======== RECORDED INFORMATION ========

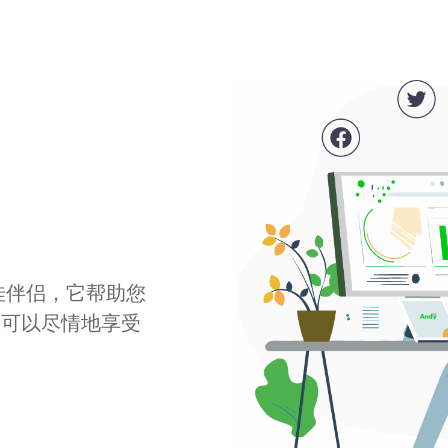
最佳伴侣，它帮助您
您可以尽情地享受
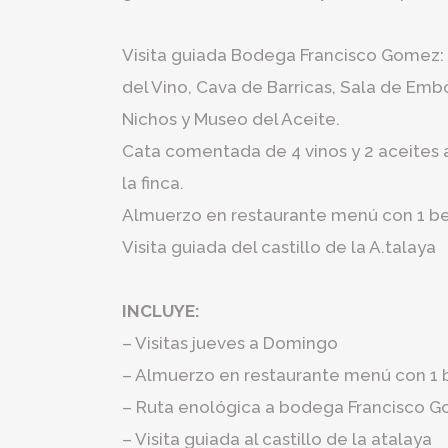
Visita guiada Bodega Francisco Gomez: 
del Vino, Cava de Barricas, Sala de Emb
Nichos y Museo del Aceite.
Cata comentada de 4 vinos y 2 aceites
la finca.
Almuerzo en restaurante menú con 1 be
Visita guiada del castillo de la A.talaya
INCLUYE:
– Visitas jueves a Domingo
– Almuerzo en restaurante menú con 1 
– Ruta enológica a bodega Francisco 
– Visita guiada al castillo de la atalaya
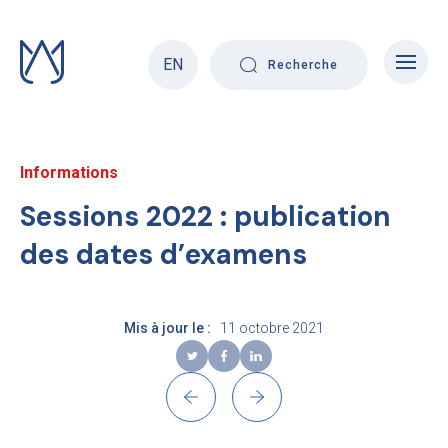
Skip
to
content
EN
Recherche
Informations
Sessions 2022 : publication
des dates d’examens
Mis à jour le :
11 octobre 2021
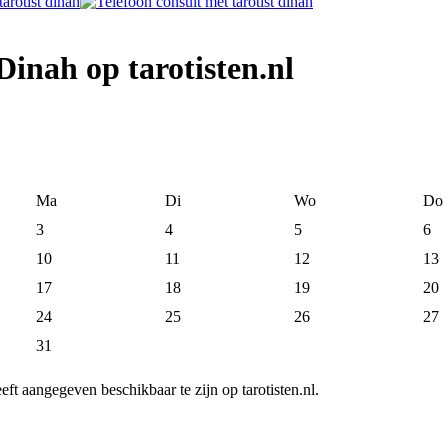
Dinah op tarotisten.nl
Ma
Di
Wo
Do
3
4
5
6
10
11
12
13
17
18
19
20
24
25
26
27
31
eft aangegeven beschikbaar te zijn op tarotisten.nl.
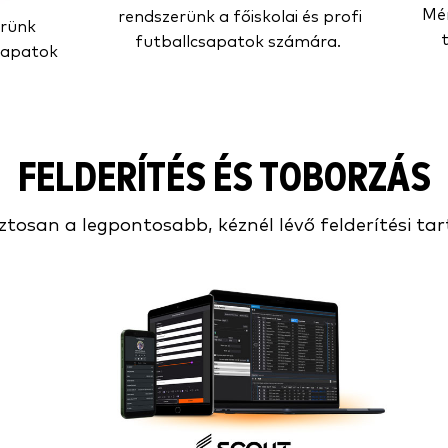
Mér
rendszerünk a főiskolai és profi
erünk
futballcsapatok számára.
csapatok
FELDERÍTÉS ÉS TOBORZÁS
osan a legpontosabb, kéznél lévő felderítési tar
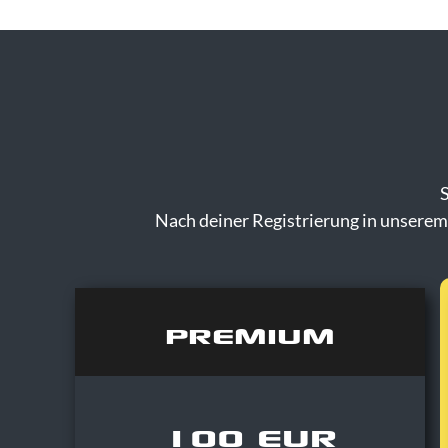
S
Nach deiner Registrierung in unserem
PREMIUM
100 EUR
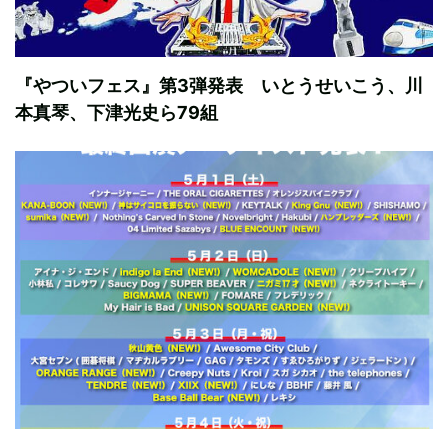
『やついフェス』第3弾発表 いとうせいこう、川
本真琴、下津光史ら79組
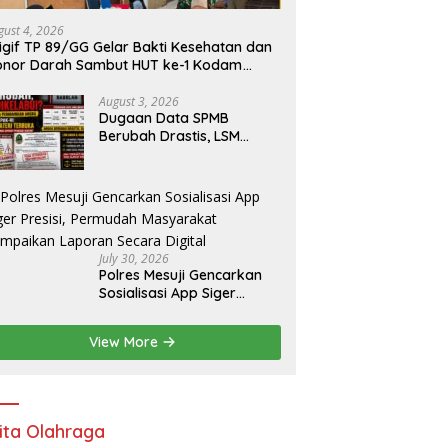
gust 4, 2026
igif TP 89/GG Gelar Bakti Kesehatan dan
onor Darah Sambut HUT ke-1 Kodam
X/Tuanku Tambusai
August 3, 2026
Dugaan Data SPMB
Berubah Drastis, LSM
Desak Audit Forensik
Digital dan Uji Materi
Terbuka di SMAN 1 Babelan
July 30, 2026
Polres Mesuji Gencarkan
Sosialisasi App Siger
Presisi, Permudah
Masyarakat Sampaikan
View More
Laporan Secara Digital
ita Olahraga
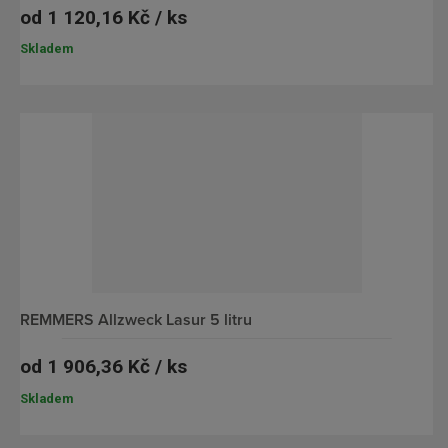
od
1 120,16 Kč / ks
Skladem
REMMERS Allzweck Lasur 5 litru
od
1 906,36 Kč / ks
Skladem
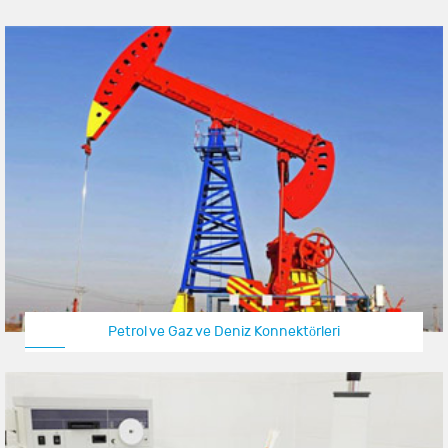
Petrol ve Gaz ve Deniz Konnektörleri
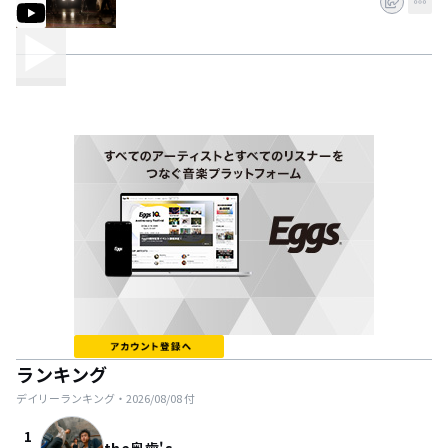
ランキング
デイリーランキング・
2026/08/08
付
1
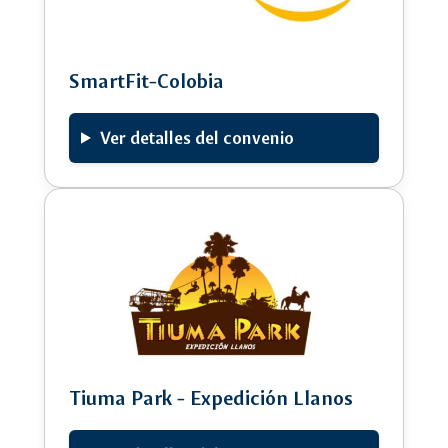
SmartFit-Colobia
Ver detalles del convenio
Tiuma Park - Expedición Llanos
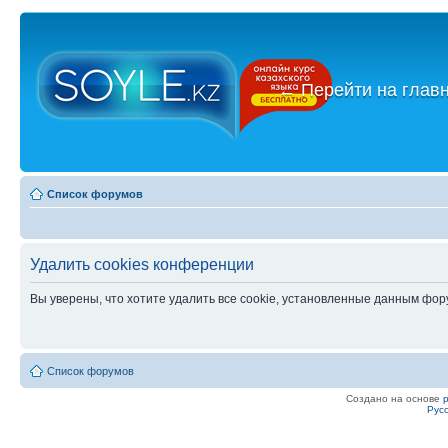
←
Перейти на глав
Список форумов
Удалить cookies конференции
Вы уверены, что хотите удалить все cookie, установленные данным фо
Список форумов
Создано на основе
Рус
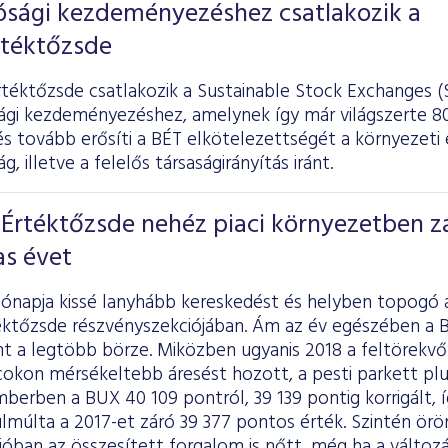
ósági kezdeményezéshez csatlakozik a
rtéktőzsde
rtéktőzsde csatlakozik a Sustainable Stock Exchanges 
ági kezdeményezéshez, amelynek így már világszerte 80
 tovább erősíti a BÉT elkötelezettségét a környezeti 
, illetve a felelős társaságirányítás iránt.
Értéktőzsde nehéz piaci környezetben z
as évet
hónapja kissé lanyhább kereskedést és helyben topogó 
éktőzsde részvényszekciójában. Ám az év egészében a BÉ
int a legtöbb börze. Miközben ugyanis 2018 a feltörekv
acokon mérsékeltebb áresést hozott, a pesti parkett pl
erben a BUX 40 109 pontról, 39 139 pontig korrigált, íg
múlta a 2017-et záró 39 377 pontos érték. Szintén öröm
óban az összesített forgalom is nőtt, még ha a változá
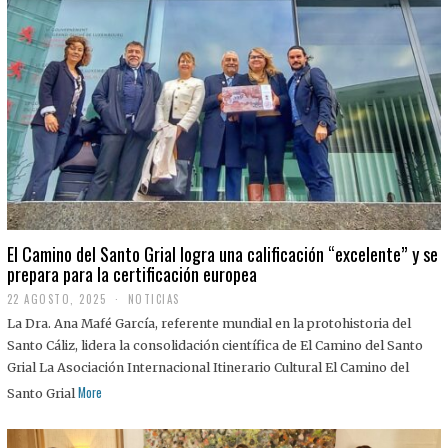
El Camino del Santo Grial logra una calificación “excelente” y se
prepara para la certificación europea
22 AGOSTO, 2025
2
NOTICIAS
2
La Dra. Ana Mafé García, referente mundial en la protohistoria del
A
G
Santo Cáliz, lidera la consolidación científica de El Camino del Santo
O
Grial La Asociación Internacional Itinerario Cultural El Camino del
S
T
More
Santo Grial
O
,
2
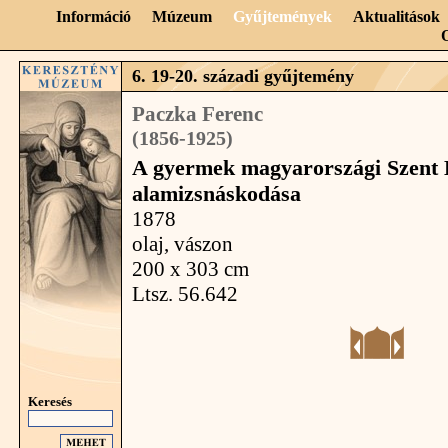
Információ
Múzeum
Gyűjtemények
Aktualitások
6. 19-20. századi gyűjtemény
Paczka Ferenc
(1856-1925)
A gyermek magyarországi Szent 
alamizsnáskodása
1878
olaj, vászon
200 x 303 cm
Ltsz. 56.642
Keresés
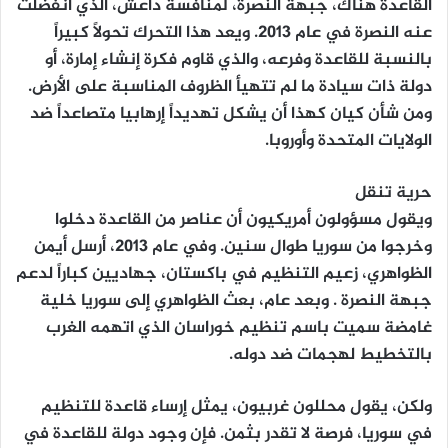
القاعدة هناك، جبهة النصرة، لمنافسة داعش، الذي انفضلت
عنه النصرة في عام 2013. ويعد هذا التحرك تحولاً كبيراً
بالنسبة للقاعدة وفرعه، والذي قاوم فكرة إنشاء إمارة، أو
دولة ذات سيادة ما لم تتهيأ الظروف المناسبة على الأرض.
ومن شأن كيان كهذا أن يشكل تهديداً إرهابيا متصاعداً ضد
الولايات المتحدة وأوروبا.
حرية تنقل
ويقول مسؤولون أمريكيون أن عناصر من القاعدة دخلوا
وخرجوا من سوريا طوال سنين. وفي عام 2013، أرسل أيمن
الظواهري، زعيم التنظيم في باكستان، جهاديين كباراً لدعم
جبهة النصرة . وبعد عام، بعث الظواهري إلى سوريا خلية
غامضة سميت باسم تنظيم خوراسان الذي اتهمه الغرب
بالتخطيط لهجمات ضد دوله.
ولكن، يقول محللون غربيون، يمثل إرساء قاعدة للتنظيم
في سوريا، فرصة لا تقدر بثمن. فإن وجود دولة للقاعدة في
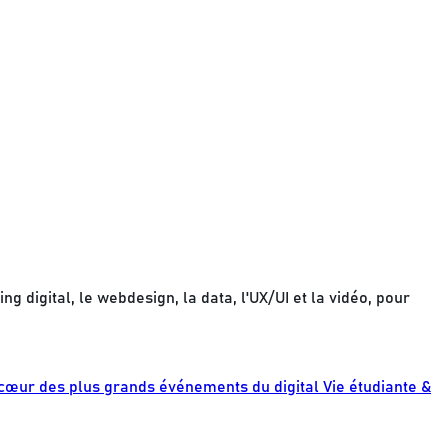
digital, le webdesign, la data, l'UX/UI et la vidéo, pour
cœur des plus grands événements du digital
Vie étudiante &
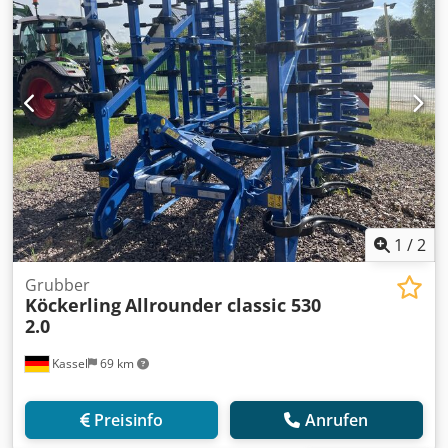
1
/
2
Grubber
Köckerling
Allrounder classic 530
2.0
Kassel
69 km
Preisinfo
Anrufen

========

WHAT NEEDS TO BE DONE — Print only the lines from the first line of the data above through the one containing "tovább erősíti a", exactly as they are, with pictures omitted.

YOUR SOLUTION —
最佳伴侣，它帮助您
您可以尽情地享受
Visita guiada Bodega Francisco Gomez: 
del Vino, Cava de Barricas, Sala de Emb
Nichos y Museo del Aceite.
Cata comentada de 4 vinos y 2 aceites
la finca.
Almuerzo en restaurante menú con 1 be
Visita guiada del castillo de la A.talaya
INCLUYE:
– Visitas jueves a Domingo
– Almuerzo en restaurante menú con 1 
– Ruta enológica a bodega Francisco 
– Visita guiada al castillo de la atalaya
Skip
to
content
EN
Recherche
Informations
Sessions 2022 : publication
des dates d’examens
Mis à jour le :
11 octobre 2021
Dinah op tarotisten.nl
Ma
Di
Wo
Do
3
4
5
6
10
11
12
13
17
18
19
20
24
25
26
27
31
eft aangegeven beschikbaar te zijn op tarotisten.nl.
Mér
rendszerünk a főiskolai és profi
erünk
futballcsapatok számára.
csapatok
FELDERÍTÉS ÉS TOBORZÁS
osan a legpontosabb, kéznél lévő felderítési tar
S
Nach deiner Registrierung in unserem
PREMIUM
100 EUR
『やついフェス』第3弾発表 いとうせいこう、川
本真琴、下津光史ら79組
gust 4, 2026
igif TP 89/GG Gelar Bakti Kesehatan dan
onor Darah Sambut HUT ke-1 Kodam
X/Tuanku Tambusai
August 3, 2026
Dugaan Data SPMB
Berubah Drastis, LSM
Desak Audit Forensik
Digital dan Uji Materi
Terbuka di SMAN 1 Babelan
July 30, 2026
Polres Mesuji Gencarkan
Sosialisasi App Siger
Presisi, Permudah
Masyarakat Sampaikan
View More
Laporan Secara Digital
ita Olahraga
od
1 120,16 Kč / ks
Skladem
REMMERS Allzweck Lasur 5 litru
od
1 906,36 Kč / ks
Skladem
Petrol ve Gaz ve Deniz Konnektörleri
ランキング
デイリーランキング・
2026/08/08
付
1
SmartFit-Colobia
Ver detalles del convenio
Tiuma Park - Expedición Llanos
←
Перейти на глав
Список форумов
Удалить cookies конференции
Вы уверены, что хотите удалить все cookie, установленные данным фо
Список форумов
Создано на основе
Рус
ósági kezdeményezéshez csatlakozik a
rtéktőzsde
rtéktőzsde csatlakozik a Sustainable Stock Exchanges 
ági kezdeményezéshez, amelynek így már világszerte 80
 tovább erősíti a BÉT elkötelezettségét a környezeti 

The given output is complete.